[Page-level text extractions]
::::

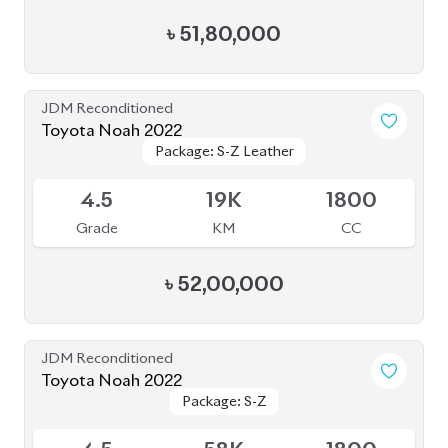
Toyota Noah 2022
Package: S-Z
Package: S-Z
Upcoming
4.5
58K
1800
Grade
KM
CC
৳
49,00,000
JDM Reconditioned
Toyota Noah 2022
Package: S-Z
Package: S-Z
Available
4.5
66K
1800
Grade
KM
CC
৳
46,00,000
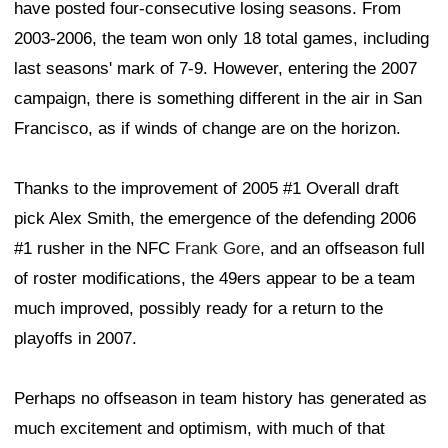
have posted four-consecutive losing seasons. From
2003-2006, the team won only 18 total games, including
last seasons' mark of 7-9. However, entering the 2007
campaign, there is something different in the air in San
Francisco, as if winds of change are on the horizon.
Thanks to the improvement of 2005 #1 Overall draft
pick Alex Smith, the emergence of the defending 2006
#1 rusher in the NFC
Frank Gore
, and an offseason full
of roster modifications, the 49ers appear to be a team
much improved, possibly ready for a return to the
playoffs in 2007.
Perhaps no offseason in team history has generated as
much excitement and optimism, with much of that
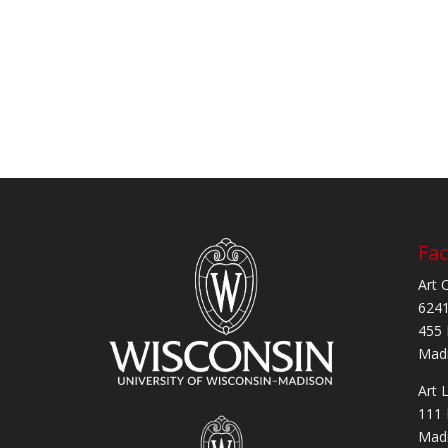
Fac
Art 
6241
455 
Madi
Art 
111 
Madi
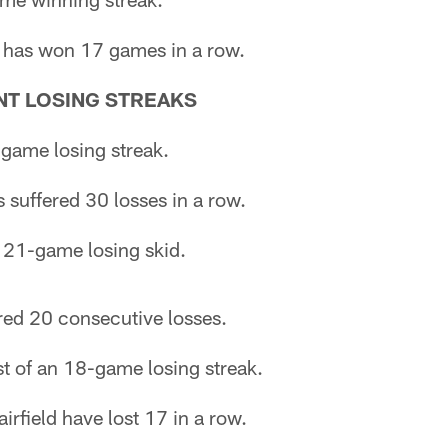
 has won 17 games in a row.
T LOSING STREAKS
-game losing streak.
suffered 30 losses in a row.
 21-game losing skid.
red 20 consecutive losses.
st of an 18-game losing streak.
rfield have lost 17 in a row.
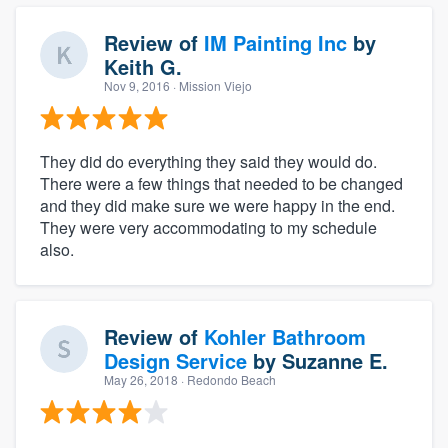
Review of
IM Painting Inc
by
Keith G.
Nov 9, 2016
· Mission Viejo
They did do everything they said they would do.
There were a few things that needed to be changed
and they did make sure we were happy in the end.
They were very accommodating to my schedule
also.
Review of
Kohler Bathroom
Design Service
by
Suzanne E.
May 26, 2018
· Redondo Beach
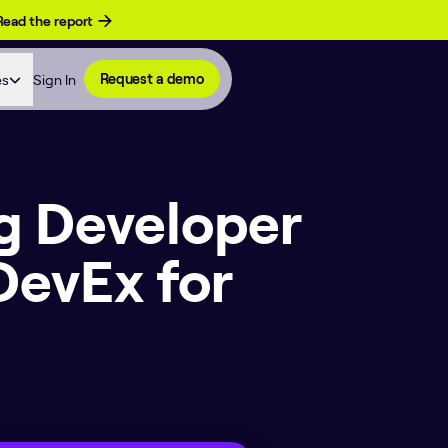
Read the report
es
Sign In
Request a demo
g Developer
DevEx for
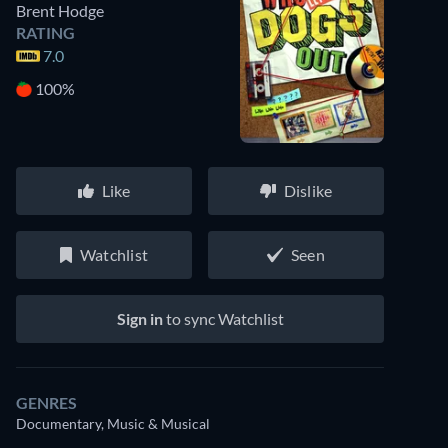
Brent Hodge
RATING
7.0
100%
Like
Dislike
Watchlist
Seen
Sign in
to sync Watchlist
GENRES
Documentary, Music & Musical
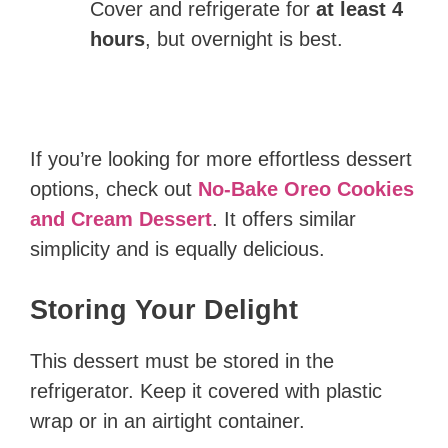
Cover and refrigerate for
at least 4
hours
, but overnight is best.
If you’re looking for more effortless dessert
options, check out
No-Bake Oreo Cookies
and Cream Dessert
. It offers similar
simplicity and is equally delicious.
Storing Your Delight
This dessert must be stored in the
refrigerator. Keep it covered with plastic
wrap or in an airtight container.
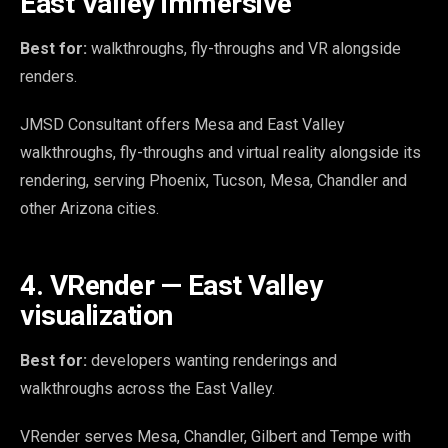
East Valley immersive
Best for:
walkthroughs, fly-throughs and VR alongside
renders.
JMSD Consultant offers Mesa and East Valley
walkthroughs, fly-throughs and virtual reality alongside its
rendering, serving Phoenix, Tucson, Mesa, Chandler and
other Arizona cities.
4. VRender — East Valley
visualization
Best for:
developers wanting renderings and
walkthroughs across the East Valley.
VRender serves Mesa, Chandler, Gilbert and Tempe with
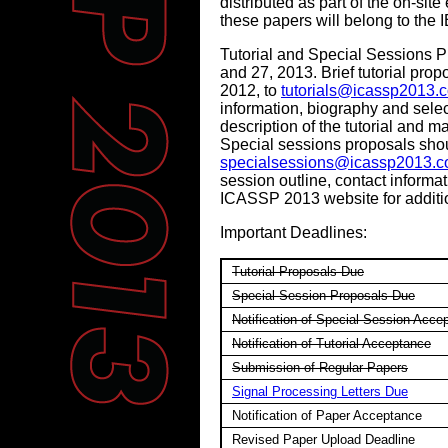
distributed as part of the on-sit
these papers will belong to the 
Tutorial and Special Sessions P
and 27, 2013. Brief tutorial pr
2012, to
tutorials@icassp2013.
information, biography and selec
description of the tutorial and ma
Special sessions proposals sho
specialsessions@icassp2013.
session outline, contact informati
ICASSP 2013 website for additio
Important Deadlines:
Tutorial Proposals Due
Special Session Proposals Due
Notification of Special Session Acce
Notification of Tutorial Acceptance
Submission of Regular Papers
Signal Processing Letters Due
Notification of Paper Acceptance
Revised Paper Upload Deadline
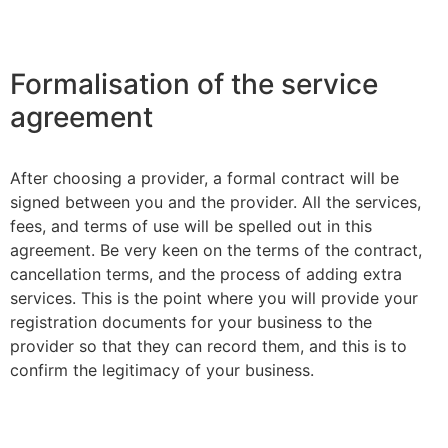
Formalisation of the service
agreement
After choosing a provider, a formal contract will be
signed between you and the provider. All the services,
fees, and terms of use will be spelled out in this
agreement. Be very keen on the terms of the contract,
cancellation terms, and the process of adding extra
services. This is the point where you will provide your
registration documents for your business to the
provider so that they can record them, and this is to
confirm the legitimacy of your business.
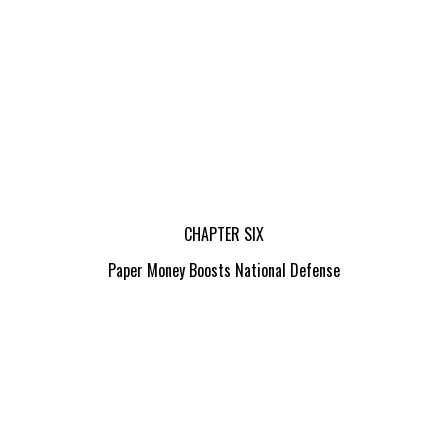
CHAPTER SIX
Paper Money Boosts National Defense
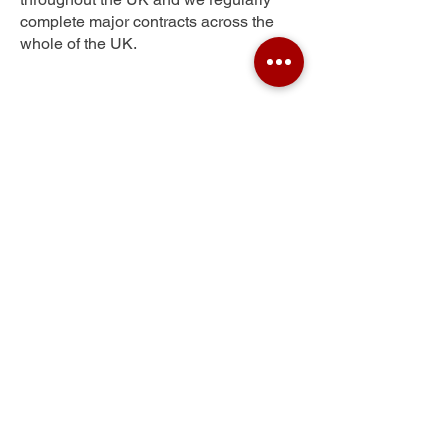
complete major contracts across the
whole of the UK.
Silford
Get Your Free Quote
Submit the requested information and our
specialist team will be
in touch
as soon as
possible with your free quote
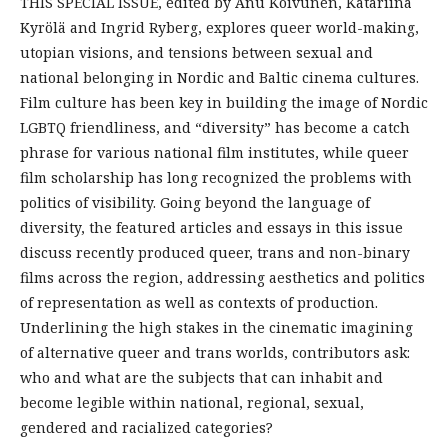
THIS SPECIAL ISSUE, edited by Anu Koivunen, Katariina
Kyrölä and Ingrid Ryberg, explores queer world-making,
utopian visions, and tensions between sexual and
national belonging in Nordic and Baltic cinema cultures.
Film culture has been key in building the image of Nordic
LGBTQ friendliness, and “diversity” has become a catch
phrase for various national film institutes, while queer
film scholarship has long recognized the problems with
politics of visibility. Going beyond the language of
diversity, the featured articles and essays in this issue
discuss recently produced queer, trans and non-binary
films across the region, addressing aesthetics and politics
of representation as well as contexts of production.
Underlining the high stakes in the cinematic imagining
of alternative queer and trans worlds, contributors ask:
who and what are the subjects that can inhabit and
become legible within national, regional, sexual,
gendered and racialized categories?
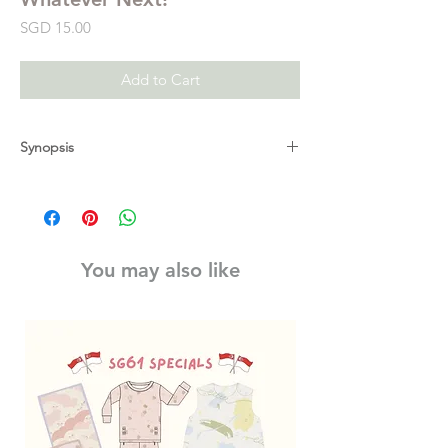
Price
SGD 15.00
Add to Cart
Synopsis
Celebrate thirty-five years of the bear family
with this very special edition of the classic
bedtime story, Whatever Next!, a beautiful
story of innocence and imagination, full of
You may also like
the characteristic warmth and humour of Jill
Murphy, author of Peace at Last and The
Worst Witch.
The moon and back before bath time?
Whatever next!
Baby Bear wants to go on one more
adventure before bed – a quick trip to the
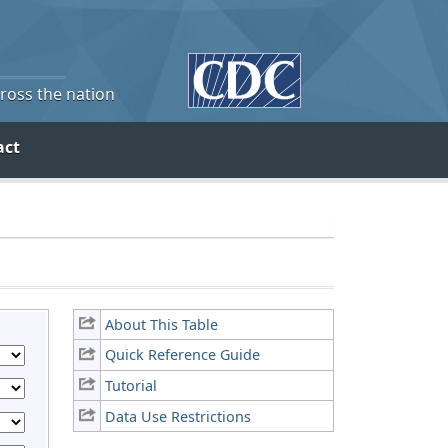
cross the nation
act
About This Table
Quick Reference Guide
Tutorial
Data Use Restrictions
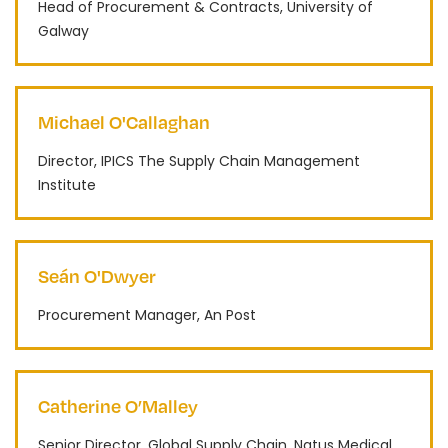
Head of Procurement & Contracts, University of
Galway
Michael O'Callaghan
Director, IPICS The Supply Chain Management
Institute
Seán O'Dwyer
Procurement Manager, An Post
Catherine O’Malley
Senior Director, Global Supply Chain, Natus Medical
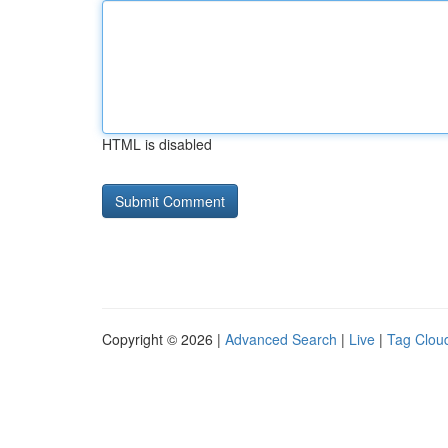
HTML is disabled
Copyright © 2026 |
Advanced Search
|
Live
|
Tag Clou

::::

## Directions for this task
Exactly as written, reproduce all of the entries while dropping the pictures.

## Response to this task
Toyota Noah 2022
Package: S-Z
Package: S-Z
Upcoming
4.5
58K
1800
Grade
KM
CC
৳
49,00,000
JDM Reconditioned
Toyota Noah 2022
Package: S-Z
Package: S-Z
Available
4.5
66K
1800
Grade
KM
CC
৳
46,00,000
have posted four-consecutive losing seasons. From
2003-2006, the team won only 18 total games, including
last seasons' mark of 7-9. However, entering the 2007
campaign, there is something different in the air in San
Francisco, as if winds of change are on the horizon.
Thanks to the improvement of 2005 #1 Overall draft
pick Alex Smith, the emergence of the defending 2006
#1 rusher in the NFC
Frank Gore
, and an offseason full
of roster modifications, the 49ers appear to be a team
much improved, possibly ready for a return to the
playoffs in 2007.
Perhaps no offseason in team history has generated as
much excitement and optimism, with much of that
Fac
Art 
6241
455 
Madi
Art 
111 
Madi
 has won 17 games in a row.
T LOSING STREAKS
-game losing streak.
suffered 30 losses in a row.
 21-game losing skid.
red 20 consecutive losses.
st of an 18-game losing streak.
rfield have lost 17 in a row.
Review of
IM Painting Inc
by
Keith G.
Nov 9, 2016
· Mission Viejo
They did do everything they said they would do.
There were a few things that needed to be changed
and they did make sure we were happy in the end.
They were very accommodating to my schedule
also.
Review of
Kohler Bathroom
Design Service
by
Suzanne E.
May 26, 2018
· Redondo Beach
Read the report
es
Sign In
Request a demo
g Developer
DevEx for
Brent Hodge
RATING
7.0
100%
Like
Dislike
Watchlist
Seen
Sign in
to sync Watchlist
GENRES
Documentary, Music & Musical
Cover and refrigerate for
at least 4
hours
, but overnight is best.
If you’re looking for more effortless dessert
options, check out
No-Bake Oreo Cookies
and Cream Dessert
. It offers similar
simplicity and is equally delicious.
Storing Your Delight
This dessert must be stored in the
refrigerator. Keep it covered with plastic
wrap or in an airtight container.
East Valley immersive
Best for:
walkthroughs, fly-throughs and VR alongside
renders.
JMSD Consultant offers Mesa and East Valley
walkthroughs, fly-throughs and virtual reality alongside its
rendering, serving Phoenix, Tucson, Mesa, Chandler and
other Arizona cities.
4. VRender — East Valley
visualization
Best for:
developers wanting renderings and
walkthroughs across the East Valley.
VRender serves Mesa, Chandler, Gilbert and Tempe with
distributed as part of the on-sit
these papers will belong to the 
Tutorial and Special Sessions P
and 27, 2013. Brief tutorial pr
2012, to
tutorials@icassp2013.
information, biography and selec
description of the tutorial and ma
Special sessions proposals sho
specialsessions@icassp2013.
session outline, contact informati
ICASSP 2013 website for additio
Important Deadlines:
Tutorial Proposals Due
Special Session Proposals Due
Notification of Special Session Acce
Notification of Tutorial Acceptance
Submission of Regular Papers
Signal Processing Letters Due
Notification of Paper Acceptance
Revised Paper Upload Deadline
Formalisation of the service
agreement
After choosing a provider, a formal contract will be
signed between you and the provider. All the services,
fees, and terms of use will be spelled out in this
agreement. Be very keen on the terms of the contract,
cancellation terms, and the process of adding extra
services. This is the point where you will provide your
registration documents for your business to the
provider so that they can record them, and this is to
confirm the legitimacy of your business.
CHAPTER SIX
Paper Money Boosts National Defense
complete major contracts across the
whole of the UK.
Silford
Get Your Free Quote
Submit the requested information and our
specialist team will be
in touch
as soon as
possible with your free quote
THIS SPECIAL ISSUE, edited by Anu Koivunen, Katariina
Kyrölä and Ingrid Ryberg, explores queer world-making,
utopian visions, and tensions between sexual and
national belonging in Nordic and Baltic cinema cultures.
Film culture has been key in building the image of Nordic
LGBTQ friendliness, and “diversity” has become a catch
phrase for various national film institutes, while queer
film scholarship has long recognized the problems with
politics of visibility. Going beyond the language of
diversity, the featured articles and essays in this issue
discuss recently produced queer, trans and non-binary
films across the region, addressing aesthetics and politics
of representation as well as contexts of production.
Underlining the high stakes in the cinematic imagining
of alternative queer and trans worlds, contributors ask:
who and what are the subjects that can inhabit and
become legible within national, regional, sexual,
gendered and racialized categories?
Price
SGD 15.00
Add to Cart
Synopsis
Celebrate thirty-five years of the bear family
with this very special edition of the classic
bedtime story, Whatever Next!, a beautiful
story of innocence and imagination, full of
You may also like
the characteristic warmth and humour of Jill
Murphy, author of Peace at Last and The
Worst Witch.
The moon and back before bath time?
Whatever next!
Baby Bear wants to go on one more
adventure before bed – a quick trip to the
cross the nation
act
About This Table
Quick Reference Guide
Tutorial
Data Use Restrictions
Head of Procurement & Contracts, University of
Galway
Michael O'Callaghan
Director, IPICS The Supply Chain Management
Institute
Seán O'Dwyer
Procurement Manager, An Post
Catherine O’Malley
Senior Director, Global Supply Chain, Natus Medical
HTML is disabled
Copyright © 2026 |
Advanced Search
|
Live
|
Tag Clou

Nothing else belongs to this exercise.